1942, US, directed by John Cromwell
A very brisk adventure in the ripping yarns mode, Son of Fury packs an extraordinary amount into its 98 minutes, during which the eponymous Benjamin Blake (Tyrone Power) becomes a bonded servant, deals with tangled parenthood and inheritance issues, goes into exile, frolics on a tropical island, and goes on trial to clear his name. There's plenty of vigorous action, too, with several exciting fist-fights marred only by the very obvious use of stunt doubles in ill-fitting wigs.
The film has a sterling cast to spin the tale: Power is more than capable of holding the attention whilst he's on screen, and gets formidable support from George Sanders (the consummate villain, who utters every line with wonderfully ripe disdain), Gene Tierney as an island beauty, and Frances Farmer - and on to the likes of John Carradine, Elsa Lanchester, Dudley Digges, and Halliwell Hobbes in supporting roles. Lanchester's brief scenes, as a Bristol prostitute, are especially memorable.
While the sequences in England that bookend the film are generally very successful, with the aristocracy coming in for their usual pasting, the island segment is less memorable in large measure because it's so rushed: no sooner has Blake arrived on the island than the needs of the plot have him looking to leave again, even though the film does attempt to account for the passage of several seasons. Director John Cromwell also seems more at home in the atmospherically-shot nooks and crannies of (studio) Bristol streets and country houses than in the sunny climes of the South Pacific.
Note: This film is part of the Watching Movies in Africa project. Son of Fury was exhibited in Kisumu, a city in western Kenya, in 1944.
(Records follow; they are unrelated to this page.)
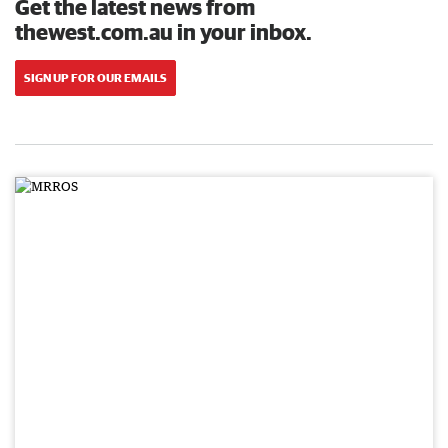
Get the latest news from
thewest.com.au in your inbox.
SIGN UP FOR OUR EMAILS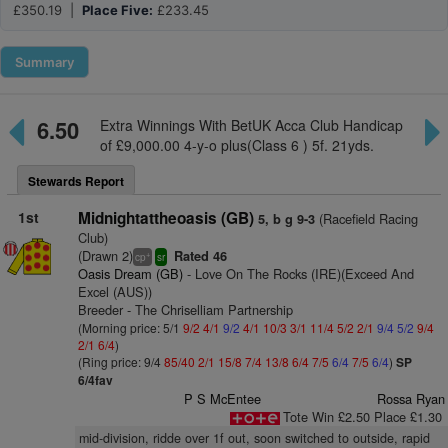
£350.19 |
Place Five:
£233.45
Summary
6.50
Extra Winnings With BetUK Acca Club Handicap
of £9,000.00 4-y-o plus(Class 6 ) 5f. 21yds.
Stewards Report
1st
Midnightattheoasis (GB)
(Racefield Racing
5, b g 9-3
Club)
(Drawn 2)
Rated 46
+
cp
sr
Oasis Dream (GB)
- Love On The Rocks (IRE)(Exceed And
Excel (AUS))
Breeder - The Chriselliam Partnership
(Morning price: 5/1
9/2
4/1
9/2
4/1
10/3
3/1
11/4
5/2
2/1
9/4
5/2
9/4
2/1
6/4
)
(Ring price: 9/4
85/40
2/1
15/8
7/4
13/8
6/4
7/5
6/4
7/5
6/4
)
SP
6/4fav
P S McEntee
Rossa Ryan
Tote Win £2.50 Place £1.30
mid-division, ridde over 1f out, soon switched to outside, rapid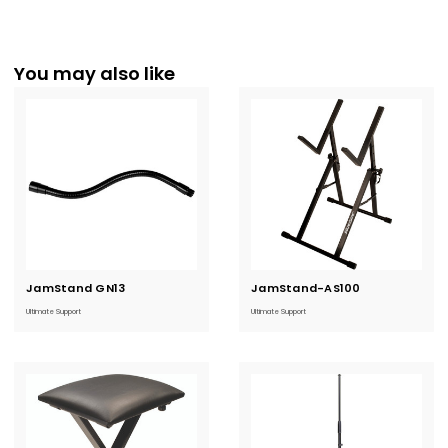
You may also like
JamStand GN13
Current
JamStand-AS100
Current
Stock:
Stock:
Ultimate Support
Ultimate Support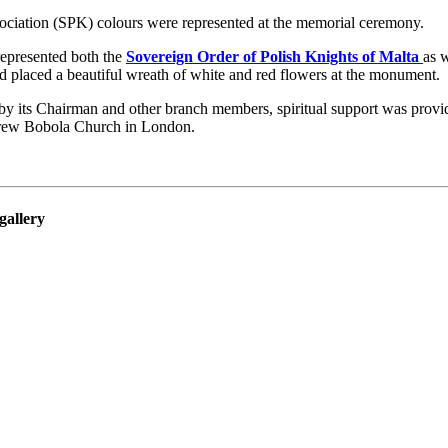
ociation (SPK) colours were represented at the memorial ceremony.
represented both the
Sovereign Order of Polish Knights of Malta
as 
 placed a beautiful wreath of white and red flowers at the monument.
y its Chairman and other branch members, spiritual support was provi
rew Bobola Church in London.
gallery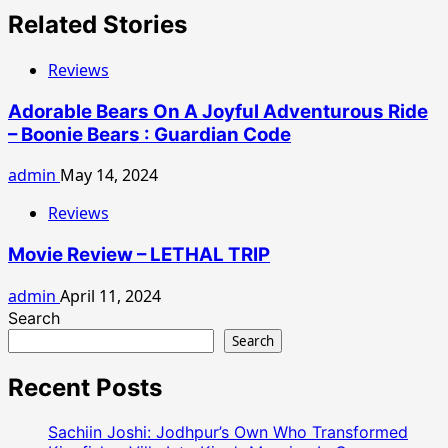
Related Stories
Reviews
Adorable Bears On A Joyful Adventurous Ride
– Boonie Bears : Guardian Code
admin
May 14, 2024
Reviews
Movie Review – LETHAL TRIP
admin
April 11, 2024
Search
Search
Recent Posts
Sachiin Joshi: Jodhpur’s Own Who Transformed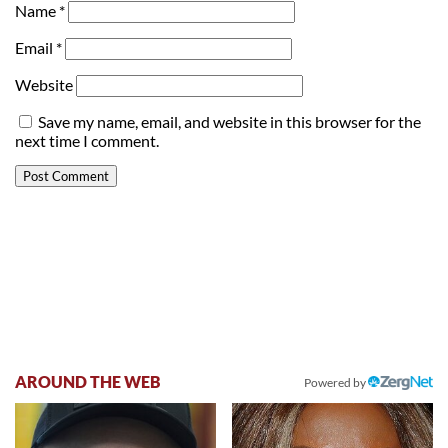
Name
*
Email
*
Website
Save my name, email, and website in this browser for the
next time I comment.
AROUND THE WEB
Powered by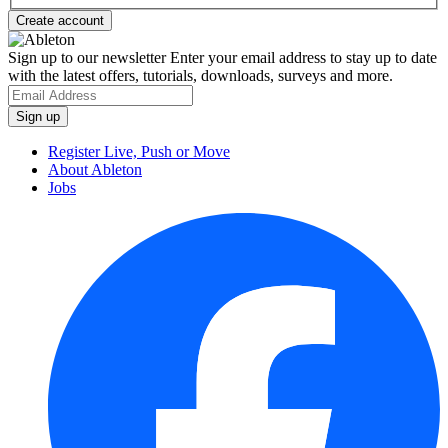
Sign up to our newsletter
Enter your email address to stay up to date
with the latest offers, tutorials, downloads, surveys and more.
Register Live, Push or Move
About Ableton
Jobs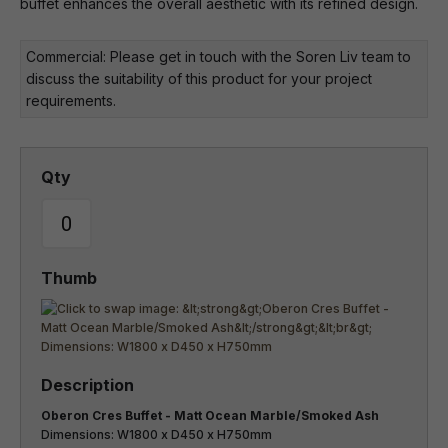
buffet enhances the overall aesthetic with its refined design.
Commercial: Please get in touch with the Soren Liv team to
discuss the suitability of this product for your project
requirements.
Oberon Cres Buffet - Matt Ocean Marble/Smoked Ash
Dimensions: W1800 x D450 x H750mm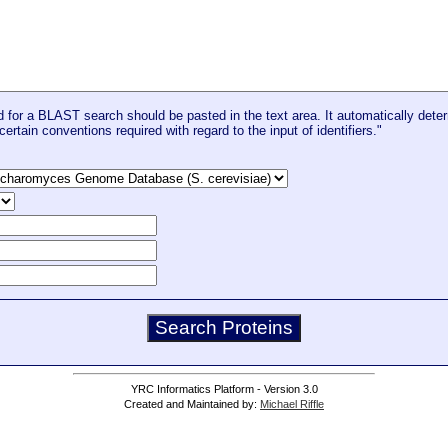
for a BLAST search should be pasted in the text area. It automatically deter
certain conventions required with regard to the input of identifiers."
YRC Informatics Platform - Version 3.0
Created and Maintained by:
Michael Riffle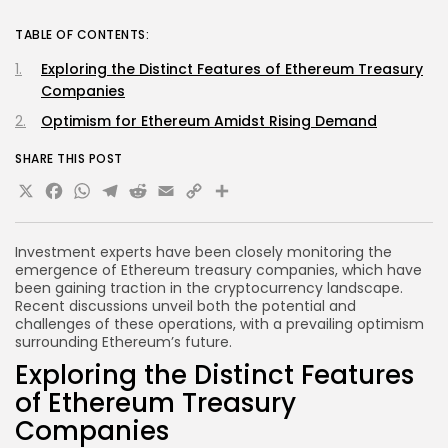
TABLE OF CONTENTS:
Exploring the Distinct Features of Ethereum Treasury
Companies
Optimism for Ethereum Amidst Rising Demand
SHARE THIS POST
X
Facebook
WhatsApp
Telegram
Reddit
Email
Copy
Share
Link
Investment experts have been closely monitoring the
emergence of Ethereum treasury companies, which have
been gaining traction in the cryptocurrency landscape.
Recent discussions unveil both the potential and
challenges of these operations, with a prevailing optimism
surrounding Ethereum’s future.
Exploring the Distinct Features
of Ethereum Treasury
Companies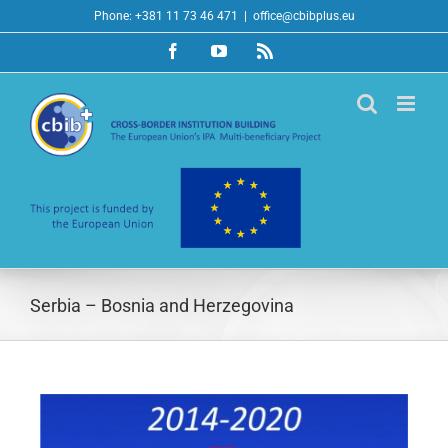
Skip
Phone: +381 11 73 46 471
|
office@cbibplus.eu
to
Facebook
YouTube
Rss
content
Serbia – Bosnia and Herzegovina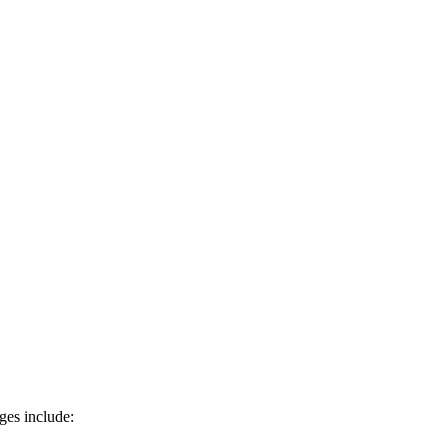
ges include: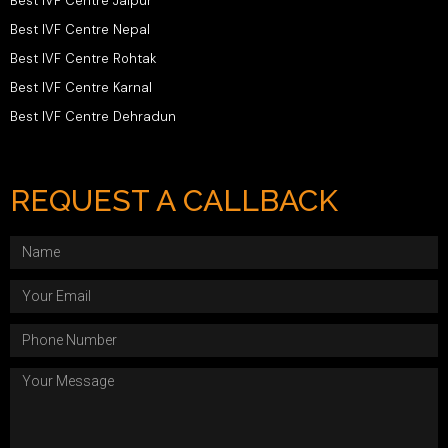
Best IVF Centre Jaipur
Best IVF Centre Nepal
Best IVF Centre Rohtak
Best IVF Centre Karnal
Best IVF Centre Dehradun
REQUEST A CALLBACK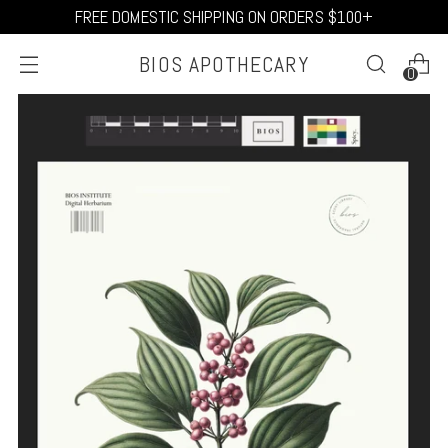
FREE DOMESTIC SHIPPING ON ORDERS $100+
BIOS APOTHECARY
0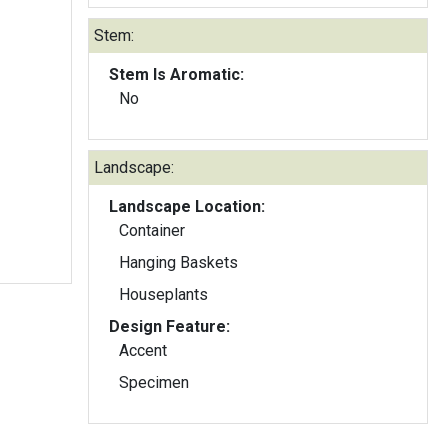
Stem:
Stem Is Aromatic:
No
Landscape:
Landscape Location:
Container
Hanging Baskets
Houseplants
Design Feature:
Accent
Specimen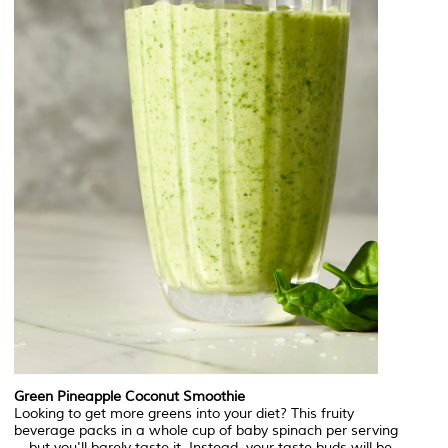
Green Pineapple Coconut Smoothie
Looking to get more greens into your diet? This fruity
beverage packs in a whole cup of baby spinach per serving
—but you'll barely taste it. Instead, your taste buds will be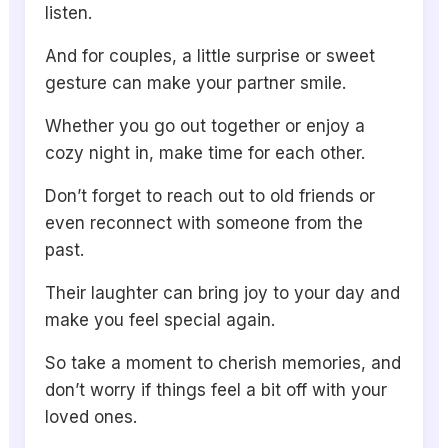
listen.
And for couples, a little surprise or sweet
gesture can make your partner smile.
Whether you go out together or enjoy a
cozy night in, make time for each other.
Don’t forget to reach out to old friends or
even reconnect with someone from the
past.
Their laughter can bring joy to your day and
make you feel special again.
So take a moment to cherish memories, and
don’t worry if things feel a bit off with your
loved ones.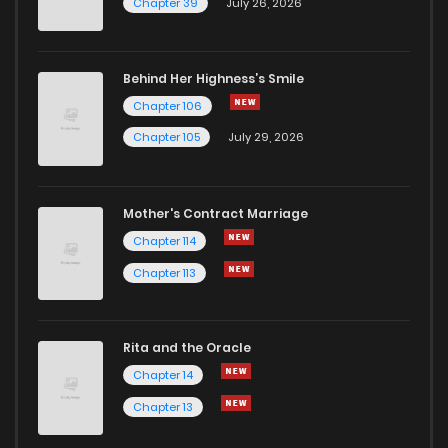
Chapter 39
July 26, 2026
Chapter 6
6
1 years ago
Behind Her Highness’s Smile
Chapter 106
Chapter 5
5
1 years ago
Chapter 105
July 29, 2026
Chapter 4
6
1 years ago
Mother's Contract Marriage
Chapter 3
7
1 years ago
Chapter 114
Chapter 113
Chapter 2
9
1 years ago
Rita and the Oracle
Chapter 1
11
1 years ago
Chapter 14
Chapter 13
The film attracted the particular ire of the District Commissioner (DC), the local British colonial representative. In a letter to the Chairman of the Board of Censors, who was gathering opinions regarding the possible liberalization of Kenya Colony's film censorship regime, the DC wrote: 'I am personally of the opinion that the vast majority of films have nothing but a harmful effect and I addressed the Municipal Board on the subject of scenes depicting depravity, brutality and violence in "Son of Fury"' (November 8, 1945). This appears to be a reference in particular to a sequence of whipping. The Chairman of the Board of Censors responded rather tartly, noting was the film was passed and exhibited widely throughout the United States and United Kingdom.
At the time, censorship in Kenya included a racial element: films could be placed off-limits to black African audiences, although in practice this appears to have been a rare occurrence. However, as soldiers returned from wartime postings where they could watch whatever films they liked, the administration was concerned that racially-based censorship could be inflammatory, and sought opinions, mostly from white Kenyans, before proceeding to a revision of the rules. By 1947, race-based censorship had been abandoned, but the censor more frequently banned films outright, for audiences of all races -- particularly after the beginning of the Mau Mau insurgency in 1952.